Questioning Everything
I've been doing a lot of soul searching and personal reflection in the past few days. I've been questioning my own purpose, questioning where it is I belong, and where our current world is headed.
Facebook was a revolution for me, personally. I have NEVER followed the crowd. I have been an 'Outsider' for literally as long as I can remember. I don't follow fashion, I don't follow fads, I don't go along with the popular idea because everyone else does. I don't follow organized religion. I'm more used to being a minority than you would guess. I didn't grow up playing video games either. Opened a Myspace account only when it was already a pretty much dead platform. I had already witnessed friends who were too engaged in their phones and status updates to keep their attention on the people and events that were in front of them, in the present; I was loathe to join their mindless ranks.

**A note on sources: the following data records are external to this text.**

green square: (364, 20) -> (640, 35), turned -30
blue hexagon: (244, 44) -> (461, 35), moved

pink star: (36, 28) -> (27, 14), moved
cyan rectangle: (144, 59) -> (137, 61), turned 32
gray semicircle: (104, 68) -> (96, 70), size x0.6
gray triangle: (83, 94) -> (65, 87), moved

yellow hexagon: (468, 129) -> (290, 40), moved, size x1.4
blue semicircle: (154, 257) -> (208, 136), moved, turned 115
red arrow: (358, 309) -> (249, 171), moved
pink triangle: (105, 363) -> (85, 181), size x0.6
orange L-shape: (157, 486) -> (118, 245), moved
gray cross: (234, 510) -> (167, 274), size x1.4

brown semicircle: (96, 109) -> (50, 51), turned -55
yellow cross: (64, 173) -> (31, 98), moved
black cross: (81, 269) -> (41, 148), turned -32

But I succumbed eventually, around 2012, and my life was truly forever changed.
I had found my tribe.
For the first time in my life, I had stumbled upon other misfits. People who questioned everything. People who hated authority and rules. People who had also been different as children, without understanding why. I found a community of friends who answered my questions with questions of their own! People who were not only completely unafraid of my questioning nature, but invited me to question MORE about my current reality than anyone had before. The truth of it is, the Facebook community took me by the hand and lovingly, led me right to the hole of rabbit holes.

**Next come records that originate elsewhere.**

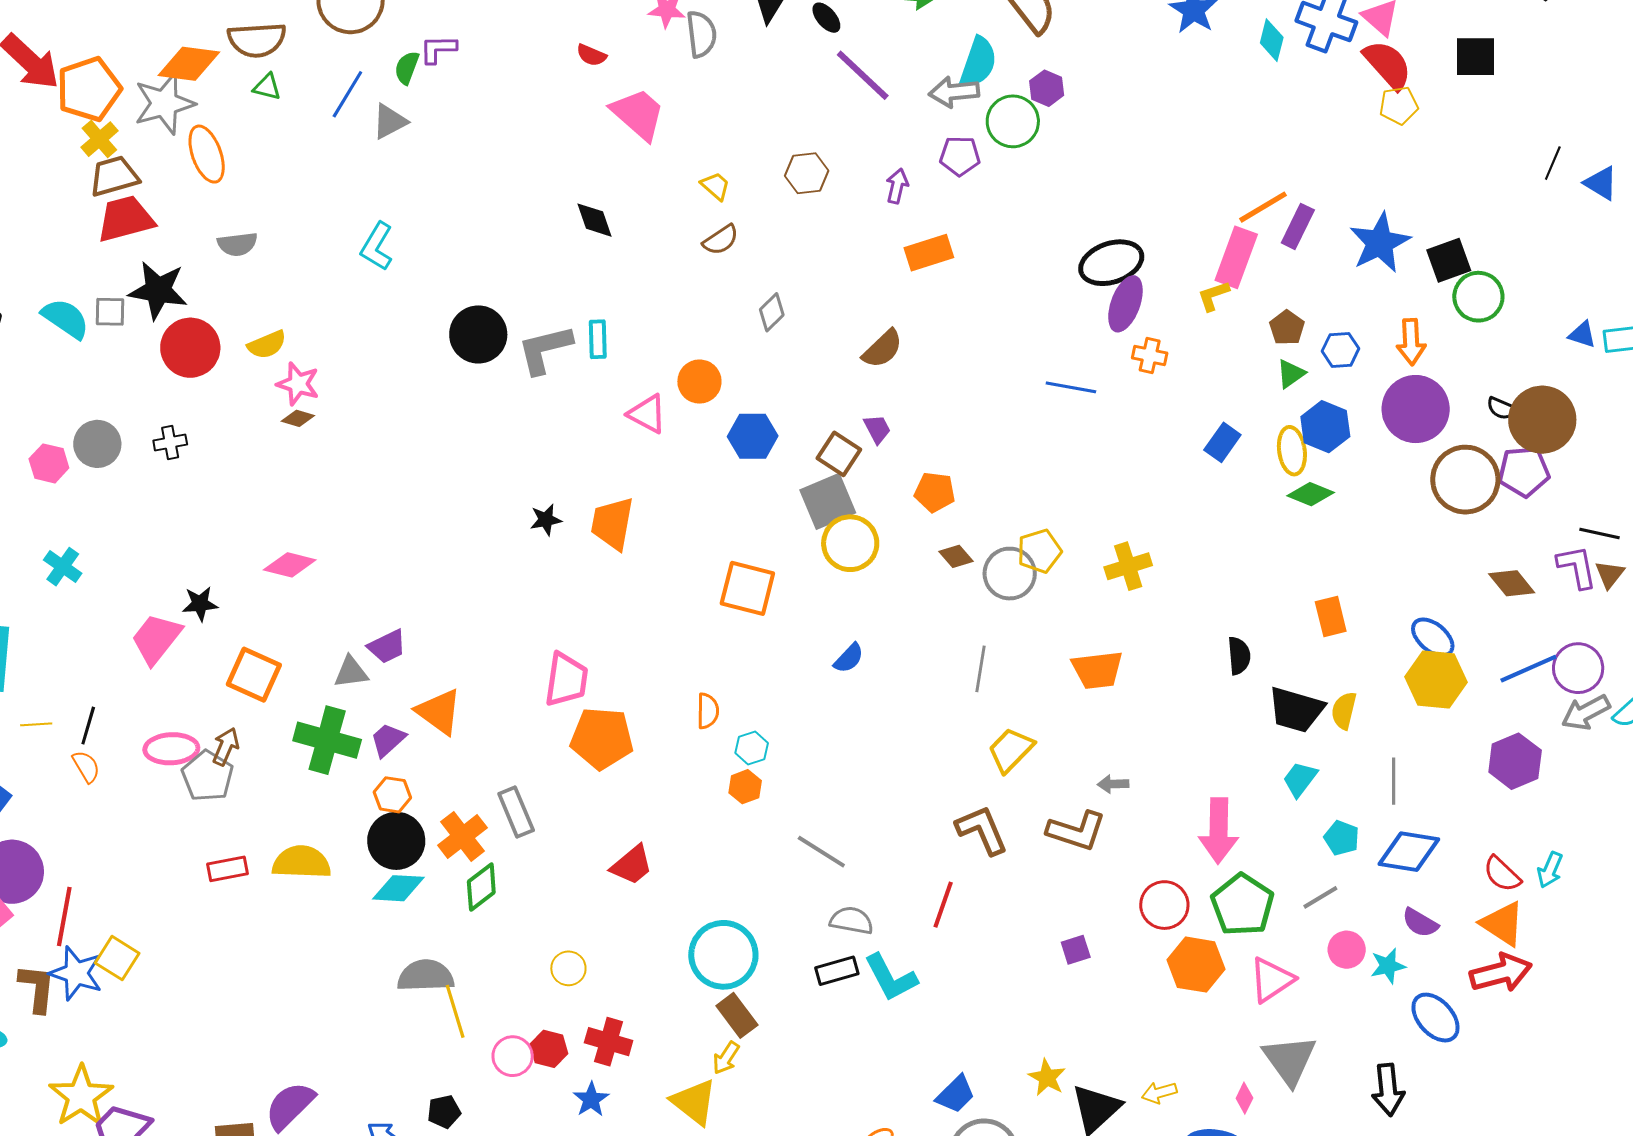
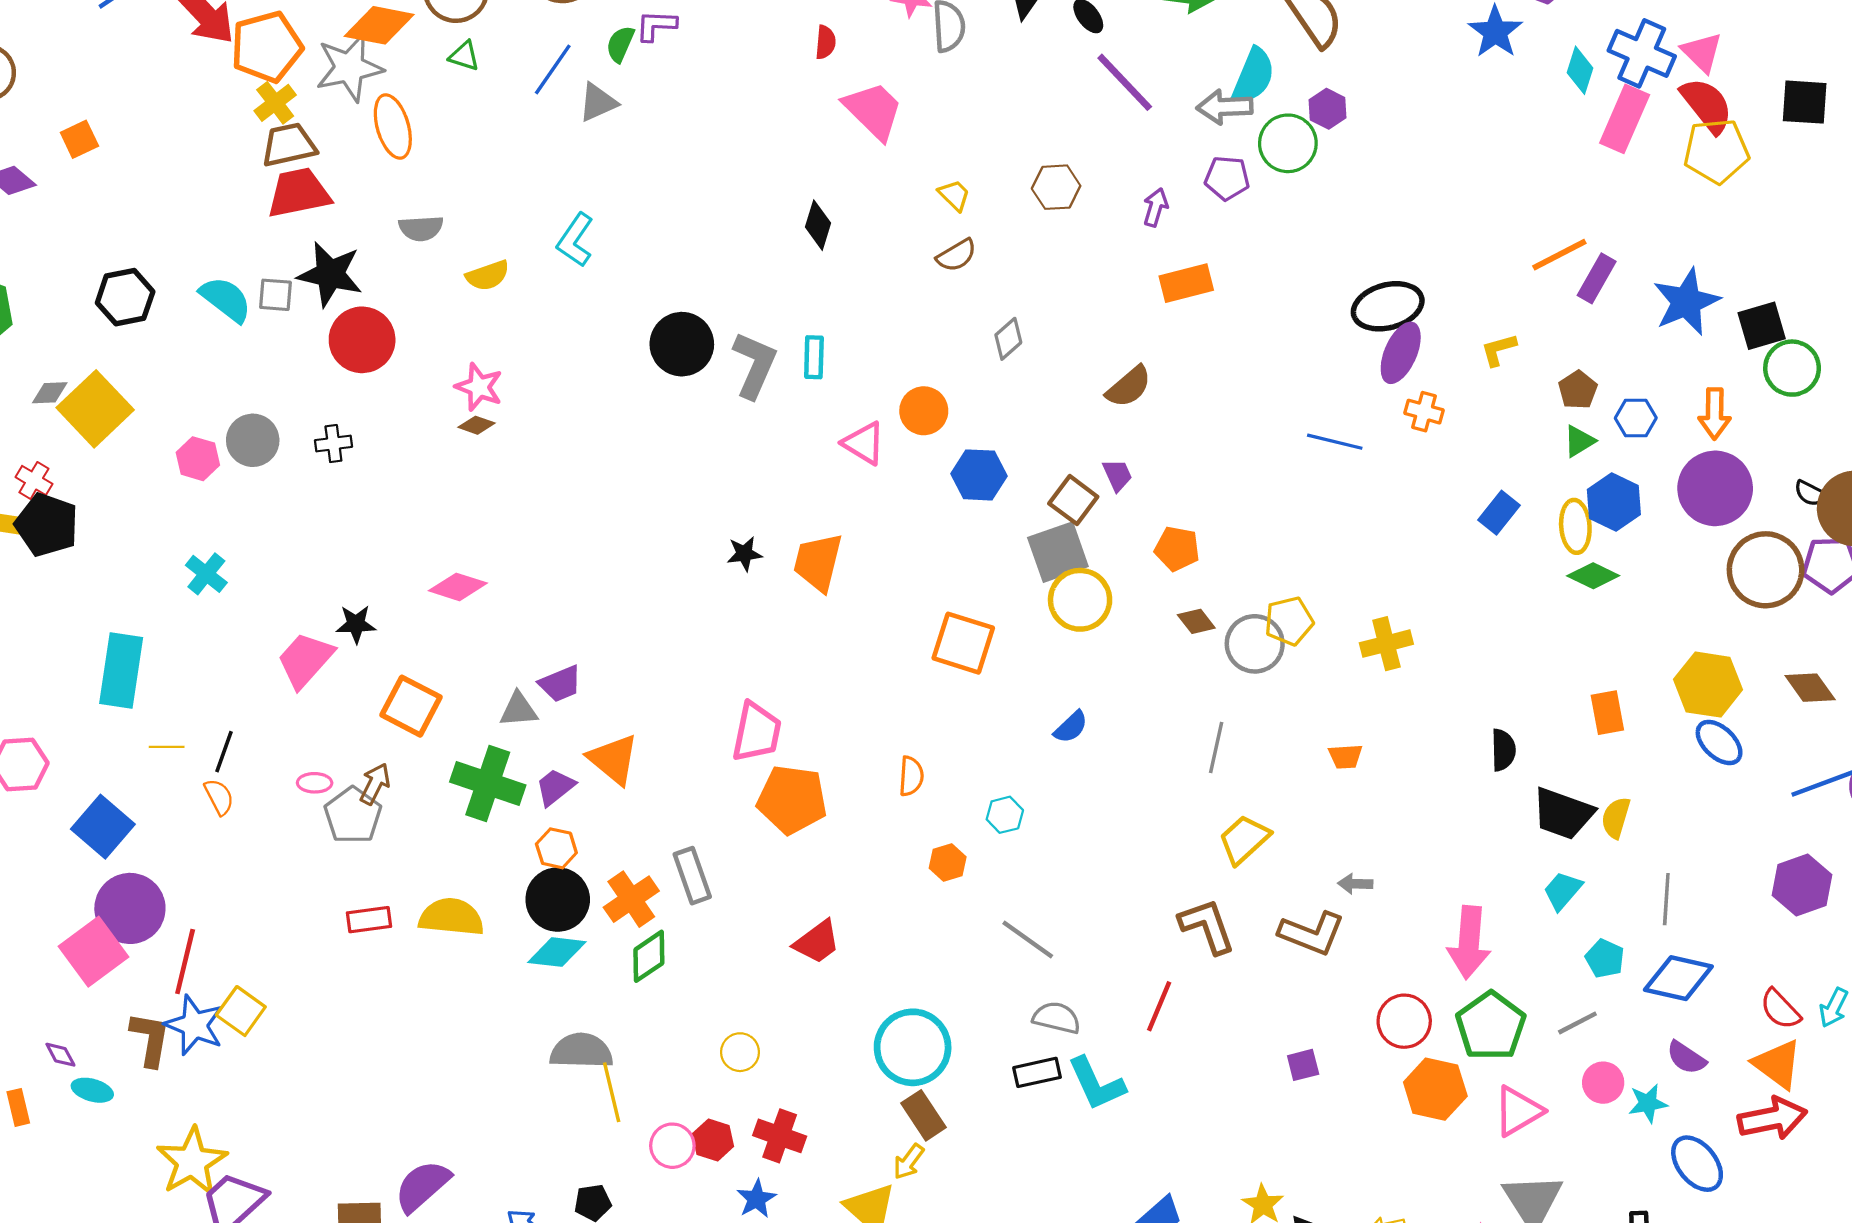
red semicircle: (591, 55) -> (825, 42), turned -112
yellow pentagon: (1399, 105) -> (1716, 151), size x1.5
black diamond: (594, 220) -> (818, 225), turned 33
pink rectangle: (1236, 257) -> (1625, 119), moved
yellow semicircle: (267, 345) -> (488, 275), moved
gray L-shape: (545, 349) -> (755, 365), turned 124
orange trapezoid: (1097, 670) -> (1345, 756), size x0.6
yellow hexagon: (1436, 679) -> (1708, 685), moved
cyan hexagon: (752, 748) -> (1005, 815), moved
pink ellipse: (171, 749) -> (315, 783), size x0.6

I dove in. Head first. I became engrossed and obsessed about anything 'truther' related. It started with 9/11, which led me to JFK, which in turn led me to the Federal Reserve, the 13 Bloodlines, Illuminati, the sinking of the Titanic!!!
I see news on TV as fake. I see the fear they propogate. I became an Anti-vaxxer, by diligently reading article upon article and watching YouTube videos of parents sharing their own heartbreaking stories.
This journey has been an amazing one.
But... lately I'm not sure what there is to be gained by Facebook, or Steemit for that matter.
I open my phone or my laptop to an almost constant flow of negativity and just negative energy. My feed is inundated with endless videos and articles of police brutality to the extent that we can no longer keep up with victims' names, there are just too many. FAR TOO MANY. I scroll down and it's dogs chained up their whole lives. Or someone cutting off a pitbulls' ears. Setting kittens on fire. Industrial cruelty on the food we feed ourselves and our children, our future...
GMO'S, pesticides, oh and let's not forget Monsanto or the newest Evil Monopoly that is Nestle.
The #MeToo movement was a monumental legacy, but even that came with backlash.
I became so caught up in finally having found some beautiful souls that I also became blind to the hatred that is running rampant in my country.
I'm not even sure the point of this rant. I just know that I've felt extremely disoriented the last few days. I go to bed, but my mind keeps racing around topics, acceptance, and whether I've done what I can with social media and maybe it's just time to move on...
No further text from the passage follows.